» **Requirement**: Using the data that follows, give again word for word the lines between the one holding "hacker网站 (757, 65)" and the one holding "[Ir a la página principal] (614, 128)", inclusive. Omit the pictures.

[[ Provided entries open ]]

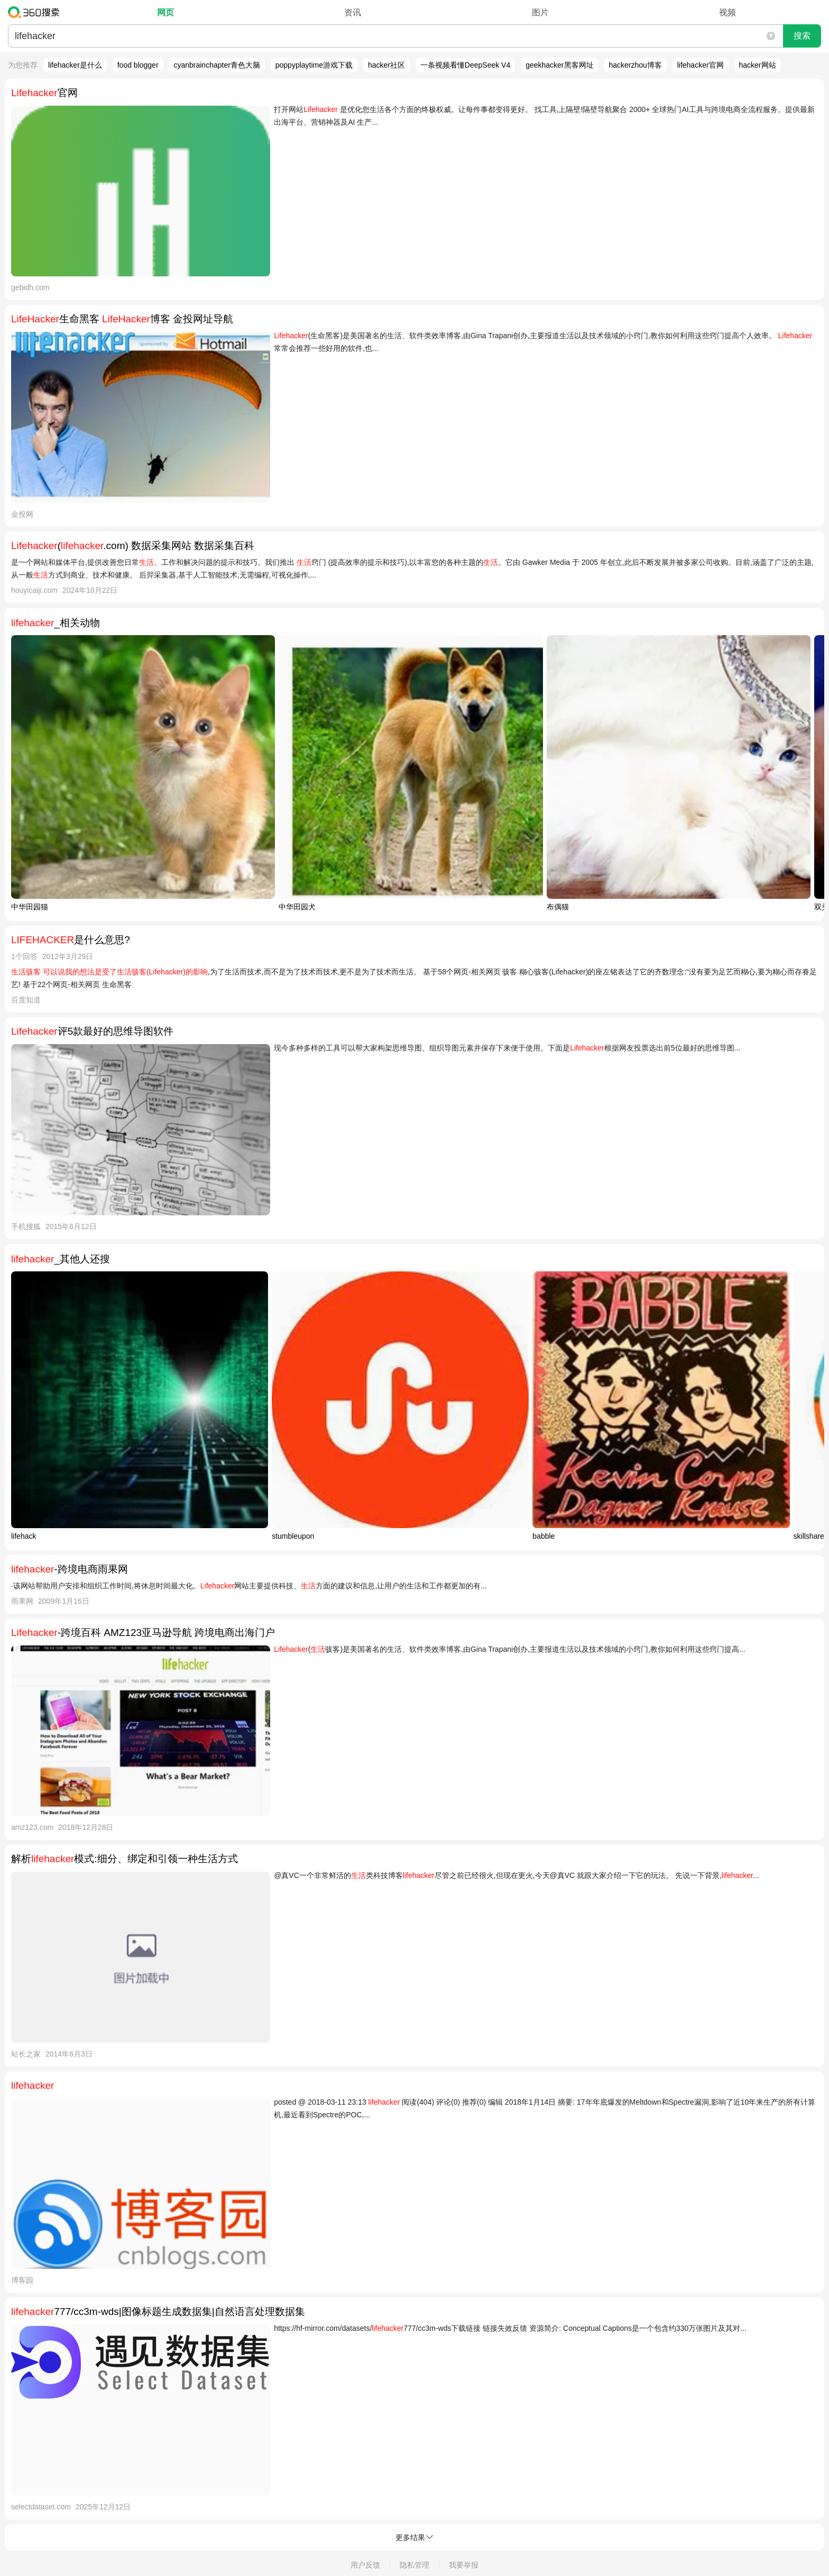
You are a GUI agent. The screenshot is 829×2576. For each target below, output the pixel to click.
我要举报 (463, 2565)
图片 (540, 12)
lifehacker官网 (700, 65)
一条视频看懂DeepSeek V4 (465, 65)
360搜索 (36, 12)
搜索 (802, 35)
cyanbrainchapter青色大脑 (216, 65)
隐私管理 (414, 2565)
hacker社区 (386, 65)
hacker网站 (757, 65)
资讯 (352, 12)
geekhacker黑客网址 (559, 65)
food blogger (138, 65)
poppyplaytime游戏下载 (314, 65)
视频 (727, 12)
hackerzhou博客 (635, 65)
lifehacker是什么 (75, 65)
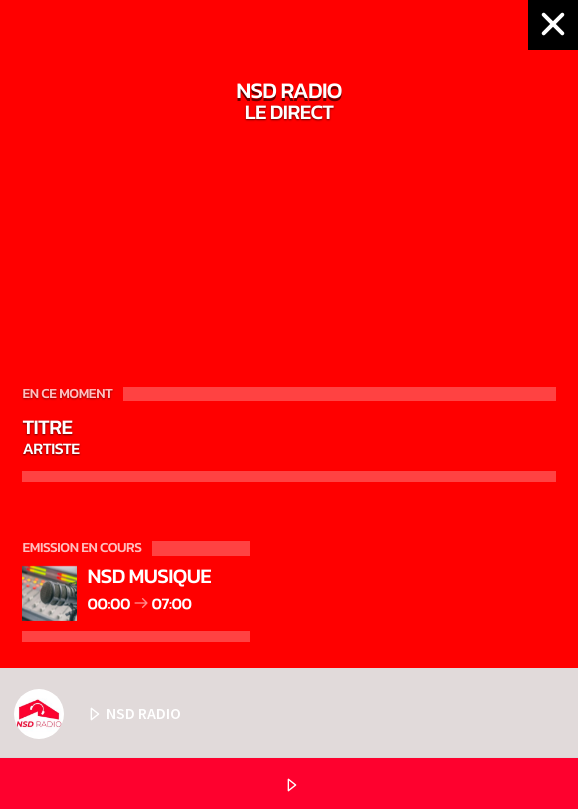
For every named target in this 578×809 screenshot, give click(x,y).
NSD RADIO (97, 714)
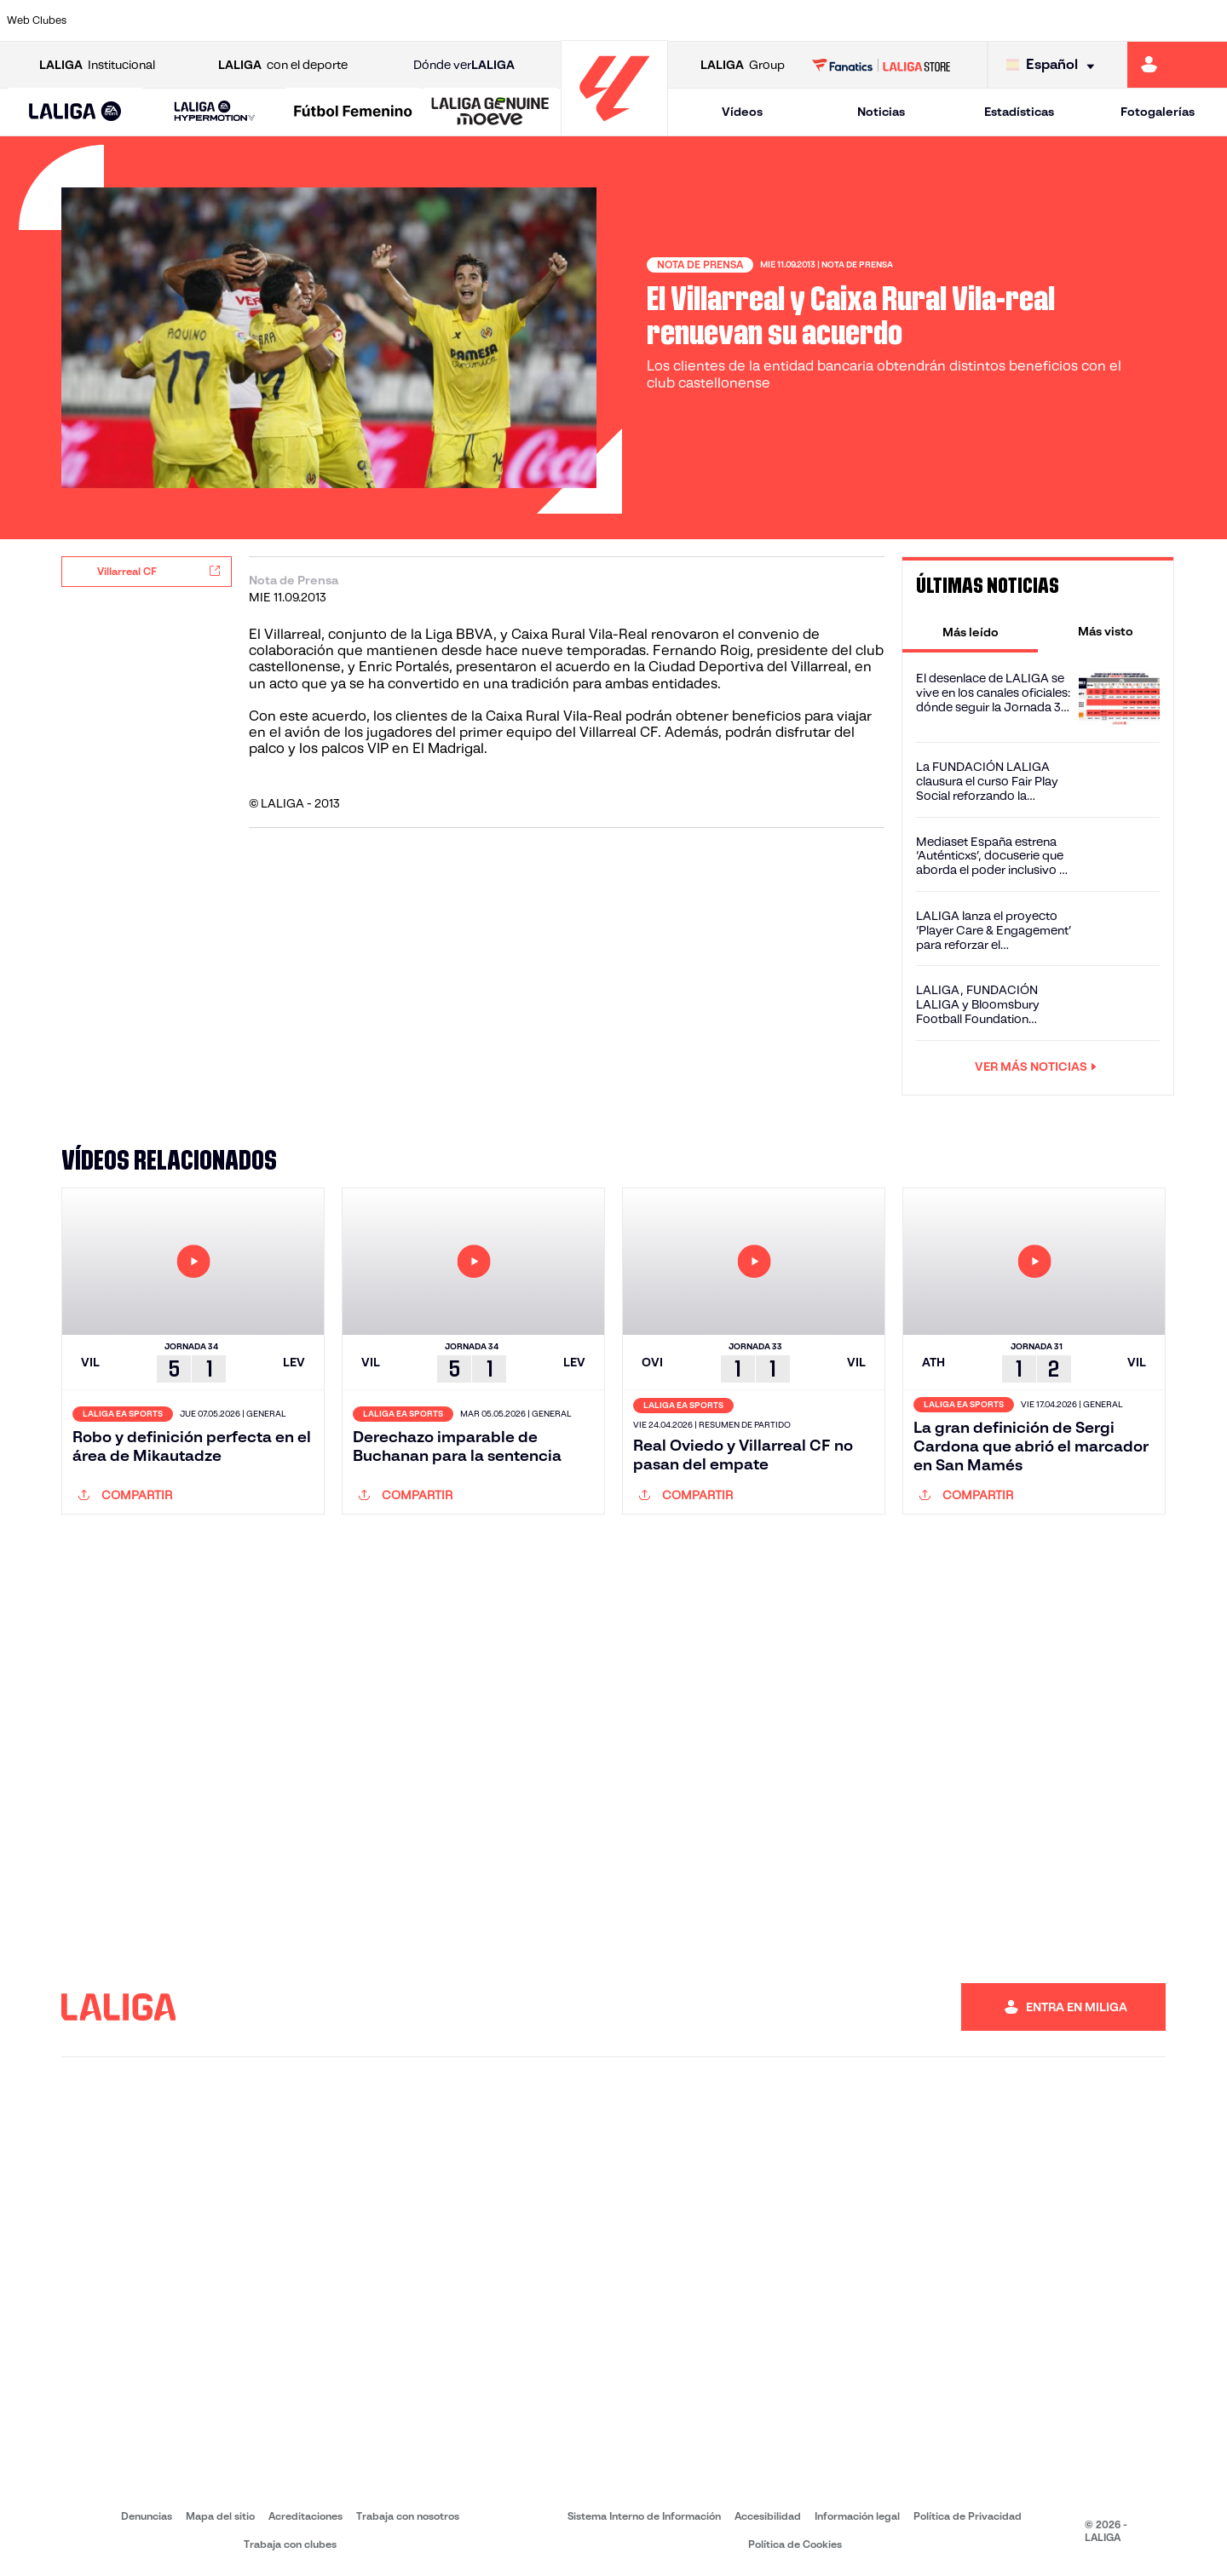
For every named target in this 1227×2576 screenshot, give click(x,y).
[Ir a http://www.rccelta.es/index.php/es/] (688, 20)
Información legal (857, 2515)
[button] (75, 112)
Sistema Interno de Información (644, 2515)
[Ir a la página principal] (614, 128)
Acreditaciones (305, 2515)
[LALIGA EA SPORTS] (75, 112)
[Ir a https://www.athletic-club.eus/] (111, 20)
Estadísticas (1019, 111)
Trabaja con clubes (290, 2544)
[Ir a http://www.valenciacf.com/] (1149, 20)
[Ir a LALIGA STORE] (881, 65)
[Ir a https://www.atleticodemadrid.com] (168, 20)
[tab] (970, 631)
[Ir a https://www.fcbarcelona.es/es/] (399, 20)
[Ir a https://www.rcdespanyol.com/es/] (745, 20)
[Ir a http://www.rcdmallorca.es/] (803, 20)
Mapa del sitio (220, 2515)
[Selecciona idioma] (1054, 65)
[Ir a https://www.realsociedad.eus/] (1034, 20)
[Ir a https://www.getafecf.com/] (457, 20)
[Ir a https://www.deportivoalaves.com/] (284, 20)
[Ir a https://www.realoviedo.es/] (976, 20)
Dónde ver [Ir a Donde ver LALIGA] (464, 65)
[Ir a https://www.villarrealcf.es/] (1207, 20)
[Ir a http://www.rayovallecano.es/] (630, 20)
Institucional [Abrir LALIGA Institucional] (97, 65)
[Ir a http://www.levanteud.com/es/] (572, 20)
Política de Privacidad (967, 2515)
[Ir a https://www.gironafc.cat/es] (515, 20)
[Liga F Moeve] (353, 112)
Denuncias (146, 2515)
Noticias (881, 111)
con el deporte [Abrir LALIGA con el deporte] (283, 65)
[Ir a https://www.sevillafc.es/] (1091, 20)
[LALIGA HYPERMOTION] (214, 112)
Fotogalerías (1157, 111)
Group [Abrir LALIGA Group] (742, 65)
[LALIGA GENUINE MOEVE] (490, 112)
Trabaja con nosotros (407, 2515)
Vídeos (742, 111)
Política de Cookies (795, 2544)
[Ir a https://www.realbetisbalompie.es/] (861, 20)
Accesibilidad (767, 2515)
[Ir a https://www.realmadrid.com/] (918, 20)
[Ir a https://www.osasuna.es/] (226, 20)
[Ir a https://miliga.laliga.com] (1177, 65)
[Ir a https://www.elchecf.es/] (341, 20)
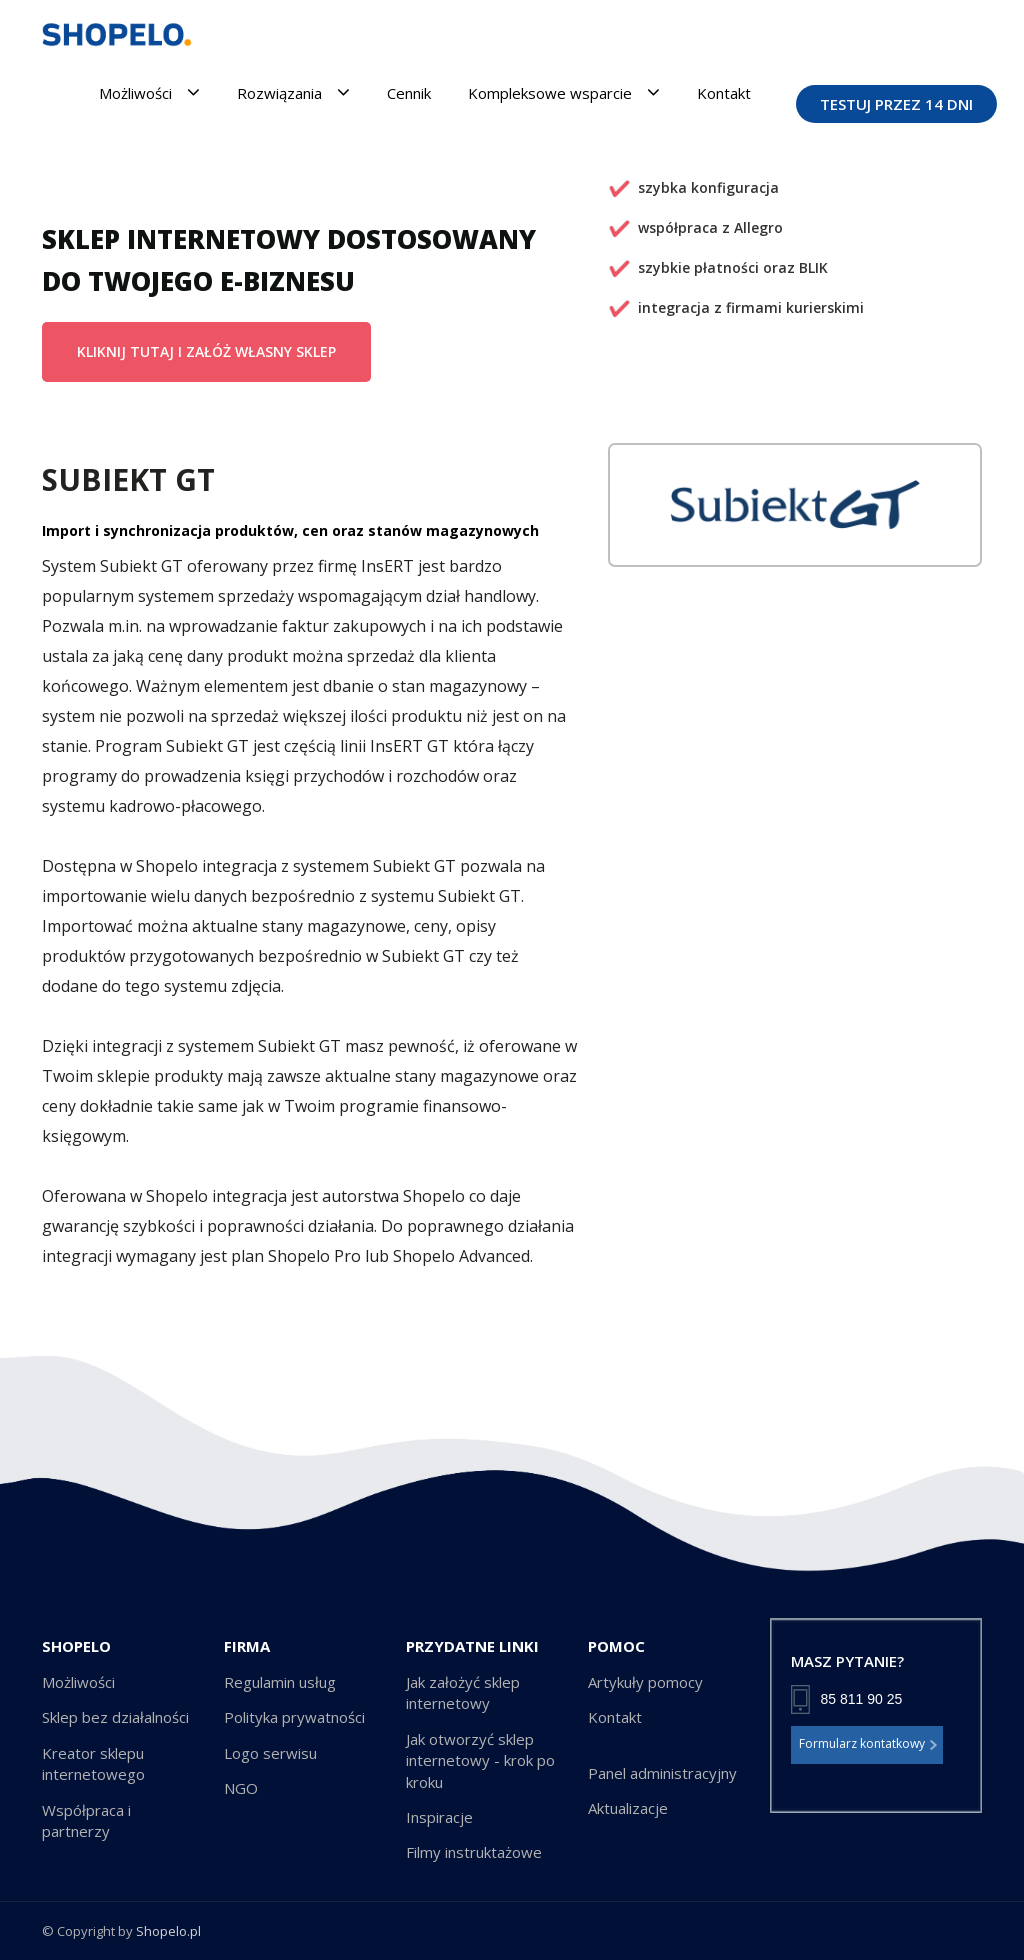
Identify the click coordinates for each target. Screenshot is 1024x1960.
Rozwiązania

[[ Provided entries closed ]]

» **Result below**:
hacker网站 (757, 65)
资讯 (352, 12)
geekhacker黑客网址 (559, 65)
food blogger (138, 65)
poppyplaytime游戏下载 (314, 65)
视频 (727, 12)
hackerzhou博客 (635, 65)
lifehacker是什么 (75, 65)
For every named target in this 578×809 screenshot, give click(x,y).
NSD RADIO (97, 714)
For every named target in this 1227×2576 screenshot, give click(x,y).
[Ir a http://www.rccelta.es/index.php/es/] (688, 20)
Información legal (857, 2515)
[button] (75, 112)
Sistema Interno de Información (644, 2515)
[Ir a la página principal] (614, 128)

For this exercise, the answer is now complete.